Un beau matin, l’enfant s’éveilla, seul, sur les bords du Saint-Laurent. Une famille, demeurée anonyme, l’adopta en lui laissant toute la liberté dont il pouvait avoir besoin. C’est ainsi qu’il vécut à l’abri des dangers, heureux et insouciant. Un jour, il crut reconnaître le navire de son oncle. Il fit de grands signaux, lança des cris. Le capitaine, étonné et curieux, l’envoya chercher. Il fut surpris d’entendre l’enfant lui demander nouvelles de France et même de gens que tous deux connaissaient. Bouleversé, il décida de ramener l’enfant chez lui.

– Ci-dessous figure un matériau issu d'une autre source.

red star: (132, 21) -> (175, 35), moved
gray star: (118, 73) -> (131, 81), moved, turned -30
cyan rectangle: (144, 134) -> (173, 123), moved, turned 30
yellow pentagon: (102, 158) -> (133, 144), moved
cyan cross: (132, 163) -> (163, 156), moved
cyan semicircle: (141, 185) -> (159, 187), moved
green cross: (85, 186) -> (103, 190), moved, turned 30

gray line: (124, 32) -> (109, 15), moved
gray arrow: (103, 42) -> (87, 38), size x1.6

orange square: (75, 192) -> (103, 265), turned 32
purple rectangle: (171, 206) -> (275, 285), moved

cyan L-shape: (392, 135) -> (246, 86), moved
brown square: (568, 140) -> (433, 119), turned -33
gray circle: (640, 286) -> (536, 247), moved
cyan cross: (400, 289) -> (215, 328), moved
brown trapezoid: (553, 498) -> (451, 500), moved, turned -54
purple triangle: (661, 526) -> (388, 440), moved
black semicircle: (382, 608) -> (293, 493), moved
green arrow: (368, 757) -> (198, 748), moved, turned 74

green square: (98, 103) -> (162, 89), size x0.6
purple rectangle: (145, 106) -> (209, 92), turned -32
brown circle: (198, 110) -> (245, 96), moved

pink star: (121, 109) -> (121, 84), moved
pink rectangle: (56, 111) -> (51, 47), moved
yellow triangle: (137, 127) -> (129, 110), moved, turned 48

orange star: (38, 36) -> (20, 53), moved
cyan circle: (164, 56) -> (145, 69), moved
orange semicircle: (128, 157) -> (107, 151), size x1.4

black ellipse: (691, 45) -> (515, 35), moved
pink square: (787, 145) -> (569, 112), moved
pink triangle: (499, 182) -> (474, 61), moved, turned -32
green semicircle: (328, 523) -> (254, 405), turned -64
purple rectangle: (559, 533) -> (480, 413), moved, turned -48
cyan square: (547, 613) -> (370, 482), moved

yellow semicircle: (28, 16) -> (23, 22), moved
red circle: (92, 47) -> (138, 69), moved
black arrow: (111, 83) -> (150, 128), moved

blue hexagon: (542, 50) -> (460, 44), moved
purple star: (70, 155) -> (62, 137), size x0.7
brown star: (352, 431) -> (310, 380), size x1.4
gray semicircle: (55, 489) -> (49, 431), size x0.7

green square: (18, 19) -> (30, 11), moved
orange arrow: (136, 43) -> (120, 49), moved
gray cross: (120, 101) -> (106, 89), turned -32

Il le rendit à Gilles Couture à qui on avait raconté que l’enfant était disparu, noyé, sans doute, au cours de l’une de ses excursions au bord de la mer. L’histoire de Jean-Baptiste se raconta à travers toute la Normandie et des bienfaiteurs applaudirent son courage en lui donnant les moyens de s’instruire.

Notre « Moïse » mourut, âgé de 77, ans en pleine gloire littéraire puisqu’il était membre de l’Académie des Inscriptions et Belles-Lettres. Les gens venaient l’entendre, convaincus que cinq ou six conférences de Jean-Baptiste Couture valaient trois ou quatre cours de rhétorique.